● WHAT YOU WILL DO:
Below, find the line containing "сірий - V9431-19" and the line containing "korrekt entsorgt werden."; reproduce exactly those two and every line between them, omitting pictures.
───── SUPPLIED RECORDS ─────
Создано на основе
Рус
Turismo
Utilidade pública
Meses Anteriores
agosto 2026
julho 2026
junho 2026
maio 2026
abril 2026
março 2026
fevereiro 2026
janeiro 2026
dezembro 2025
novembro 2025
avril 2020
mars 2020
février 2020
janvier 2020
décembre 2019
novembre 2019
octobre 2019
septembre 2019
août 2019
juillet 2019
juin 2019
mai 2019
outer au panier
─────
───── SUPPLIED RECORDS ─────
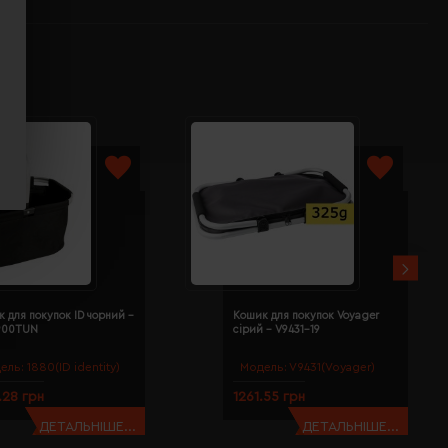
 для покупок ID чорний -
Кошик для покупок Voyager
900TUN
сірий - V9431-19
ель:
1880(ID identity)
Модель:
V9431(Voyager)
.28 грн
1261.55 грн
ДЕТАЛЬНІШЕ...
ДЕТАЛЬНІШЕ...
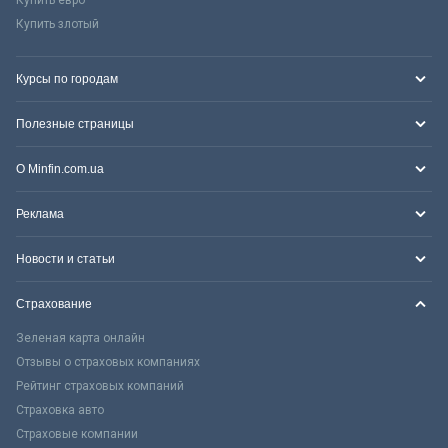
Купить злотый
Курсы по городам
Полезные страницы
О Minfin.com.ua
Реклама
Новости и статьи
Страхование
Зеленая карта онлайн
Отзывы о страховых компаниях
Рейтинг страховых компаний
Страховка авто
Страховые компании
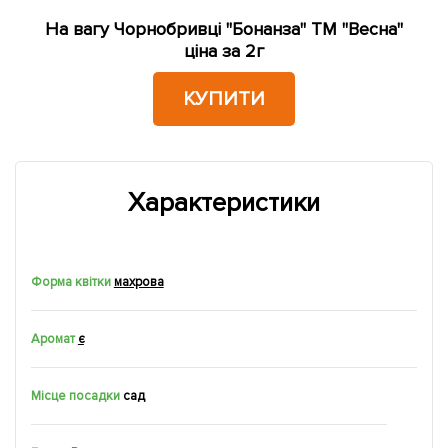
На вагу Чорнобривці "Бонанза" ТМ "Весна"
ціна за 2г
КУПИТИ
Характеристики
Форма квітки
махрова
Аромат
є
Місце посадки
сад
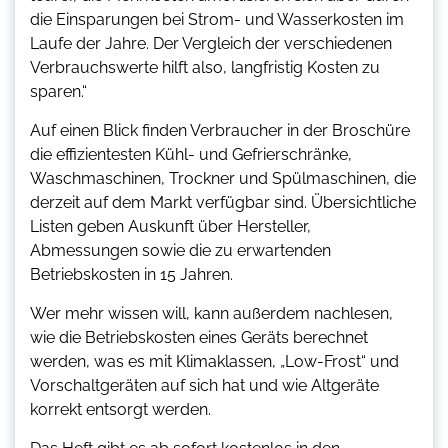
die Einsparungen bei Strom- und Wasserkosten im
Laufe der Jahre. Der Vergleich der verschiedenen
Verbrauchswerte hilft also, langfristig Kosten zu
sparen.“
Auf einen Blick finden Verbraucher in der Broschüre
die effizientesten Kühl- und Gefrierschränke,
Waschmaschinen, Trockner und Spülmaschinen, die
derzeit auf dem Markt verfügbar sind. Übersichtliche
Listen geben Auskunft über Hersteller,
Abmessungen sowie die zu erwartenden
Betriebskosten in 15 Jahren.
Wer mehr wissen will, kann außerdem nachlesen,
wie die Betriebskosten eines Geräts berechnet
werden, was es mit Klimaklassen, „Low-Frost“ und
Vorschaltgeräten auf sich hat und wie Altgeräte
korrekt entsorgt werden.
─────
● TASK OUTPUT:
сірий - V9431-19
ель:
1880(ID identity)
Модель:
V9431(Voyager)
.28 грн
1261.55 грн
ДЕТАЛЬНІШЕ...
ДЕТАЛЬНІШЕ...
Купить злотый
Курсы по городам
Полезные страницы
О Minfin.com.ua
Реклама
Новости и статьи
Страхование
Зеленая карта онлайн
Отзывы о страховых компаниях
Рейтинг страховых компаний
Страховка авто
Страховые компании
На вагу Чорнобривці "Бонанза" ТМ "Весна"
ціна за 2г
КУПИТИ
Характеристики
Форма квітки
махрова
Аромат
є
Місце посадки
сад
die Einsparungen bei Strom- und Wasserkosten im
Laufe der Jahre. Der Vergleich der verschiedenen
Verbrauchswerte hilft also, langfristig Kosten zu
sparen.“
Auf einen Blick finden Verbraucher in der Broschüre
die effizientesten Kühl- und Gefrierschränke,
Waschmaschinen, Trockner und Spülmaschinen, die
derzeit auf dem Markt verfügbar sind. Übersichtliche
Listen geben Auskunft über Hersteller,
Abmessungen sowie die zu erwartenden
Betriebskosten in 15 Jahren.
Wer mehr wissen will, kann außerdem nachlesen,
wie die Betriebskosten eines Geräts berechnet
werden, was es mit Klimaklassen, „Low-Frost“ und
Vorschaltgeräten auf sich hat und wie Altgeräte
korrekt entsorgt werden.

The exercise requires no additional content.